Pameran menurut Anwar memiliki dua fungsi utama dalam konteks pemasaran: sebagai sarana promosi atau mendorong produk ke konsumen (Push) dan sebagai ajang menarik langsung konsumen (Pull). Dalam situasi ekonomi yang stabil, keduanya bisa berjalan beriringan dan memberikan dampak positif bagi pelaku usaha.
Namun, dalam kondisi daya beli yang menurun, kata Anwar, tantangan utama yang dihadapi adalah bagaimana mengubah ketertarikan konsumen menjadi keputusan pembelian yang nyata. Karena banyak masyarakat yang tetap datang ke pameran untuk melihat-lihat produk, membandingkan harga, atau sekadar mencari informasi, tetapi tidak langsung melakukan pembelian karena keterbatasan anggaran.

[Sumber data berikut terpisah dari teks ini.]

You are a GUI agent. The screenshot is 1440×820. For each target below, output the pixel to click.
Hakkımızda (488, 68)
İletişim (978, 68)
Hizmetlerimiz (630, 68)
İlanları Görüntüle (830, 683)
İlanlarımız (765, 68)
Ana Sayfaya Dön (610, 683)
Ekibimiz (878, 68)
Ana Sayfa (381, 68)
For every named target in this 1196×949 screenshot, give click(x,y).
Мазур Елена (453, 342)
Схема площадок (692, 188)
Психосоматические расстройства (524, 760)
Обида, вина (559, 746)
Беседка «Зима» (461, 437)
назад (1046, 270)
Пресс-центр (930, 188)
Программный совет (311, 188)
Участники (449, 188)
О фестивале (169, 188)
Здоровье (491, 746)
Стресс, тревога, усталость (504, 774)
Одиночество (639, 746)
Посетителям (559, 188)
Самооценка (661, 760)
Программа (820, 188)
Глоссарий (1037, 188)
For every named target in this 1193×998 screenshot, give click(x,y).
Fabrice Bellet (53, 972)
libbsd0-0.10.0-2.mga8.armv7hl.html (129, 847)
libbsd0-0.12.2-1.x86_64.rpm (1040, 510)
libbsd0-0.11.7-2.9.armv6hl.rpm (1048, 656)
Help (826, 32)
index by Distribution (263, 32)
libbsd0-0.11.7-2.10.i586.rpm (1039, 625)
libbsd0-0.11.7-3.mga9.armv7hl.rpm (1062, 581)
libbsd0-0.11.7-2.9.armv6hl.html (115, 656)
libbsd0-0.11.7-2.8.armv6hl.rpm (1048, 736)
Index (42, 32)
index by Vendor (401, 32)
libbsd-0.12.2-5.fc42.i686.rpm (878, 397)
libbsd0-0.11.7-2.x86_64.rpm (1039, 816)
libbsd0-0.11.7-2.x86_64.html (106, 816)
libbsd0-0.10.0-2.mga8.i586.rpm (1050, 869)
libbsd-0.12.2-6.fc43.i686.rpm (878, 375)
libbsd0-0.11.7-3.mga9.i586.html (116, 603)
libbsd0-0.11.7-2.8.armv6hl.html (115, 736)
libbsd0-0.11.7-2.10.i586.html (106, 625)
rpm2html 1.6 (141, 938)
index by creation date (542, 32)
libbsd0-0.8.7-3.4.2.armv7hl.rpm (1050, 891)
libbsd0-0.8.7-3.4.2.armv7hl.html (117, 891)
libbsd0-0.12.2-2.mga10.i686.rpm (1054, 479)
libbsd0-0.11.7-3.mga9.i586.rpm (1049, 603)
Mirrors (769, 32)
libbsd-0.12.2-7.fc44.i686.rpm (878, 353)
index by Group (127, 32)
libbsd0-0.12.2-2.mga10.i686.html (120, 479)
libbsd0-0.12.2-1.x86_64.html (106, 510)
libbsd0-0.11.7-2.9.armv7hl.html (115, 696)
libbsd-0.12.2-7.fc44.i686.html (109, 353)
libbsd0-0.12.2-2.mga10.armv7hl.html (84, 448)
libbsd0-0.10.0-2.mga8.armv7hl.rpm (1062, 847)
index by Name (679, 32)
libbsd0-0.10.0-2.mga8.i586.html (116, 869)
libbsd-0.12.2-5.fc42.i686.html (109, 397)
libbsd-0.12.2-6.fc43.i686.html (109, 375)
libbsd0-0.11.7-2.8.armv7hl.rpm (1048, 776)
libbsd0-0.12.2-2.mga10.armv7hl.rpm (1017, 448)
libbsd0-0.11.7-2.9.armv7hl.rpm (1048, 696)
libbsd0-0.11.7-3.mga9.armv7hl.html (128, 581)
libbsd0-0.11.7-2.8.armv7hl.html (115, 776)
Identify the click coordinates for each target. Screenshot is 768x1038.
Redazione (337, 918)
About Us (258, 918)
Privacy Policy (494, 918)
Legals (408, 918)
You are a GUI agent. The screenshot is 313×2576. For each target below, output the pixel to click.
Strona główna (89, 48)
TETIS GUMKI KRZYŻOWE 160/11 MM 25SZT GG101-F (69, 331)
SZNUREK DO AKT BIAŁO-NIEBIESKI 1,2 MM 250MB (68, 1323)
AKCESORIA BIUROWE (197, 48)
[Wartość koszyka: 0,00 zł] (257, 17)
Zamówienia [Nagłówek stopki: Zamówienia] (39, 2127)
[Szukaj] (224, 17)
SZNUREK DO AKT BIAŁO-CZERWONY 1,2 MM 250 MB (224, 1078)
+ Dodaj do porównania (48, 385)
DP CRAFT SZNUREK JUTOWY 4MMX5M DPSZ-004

Dalam beberapa industri, seperti otomotif dan properti misalnya, pameran memang masih menjadi alat pemasaran yang relevan, tetapi keberhasilannya tidak semata-mata ditentukan oleh jumlah pengunjung. Banyak pelaku usaha mengandalkan gimik pemasaran seperti diskon besar, program cicilan ringan, atau bundling produk untuk menarik minat konsumen.
“Tapi jika masyarakat menghadapi tekanan ekonomi, insentif-insentif ini tidak selalu efektif, karena kebutuhan dasar mereka lebih mendesak dibandingkan pembelian produk yang bersifat tersier atau investasi jangka panjang,” jelas Anwar kepada Tirto, Jumat (14/3/2025).
Di sisi lain, sektor usaha kecil dan menengah (UKM) yang sangat bergantung pada daya beli masyarakat bawah sering kali tidak mendapatkan manfaat optimal dari pameran. Terlebih biaya untuk berpartisipasi dalam pameran besar bisa cukup mahal, sehingga hanya pelaku usaha dengan modal besar yang bisa memanfaatkannya secara maksimal.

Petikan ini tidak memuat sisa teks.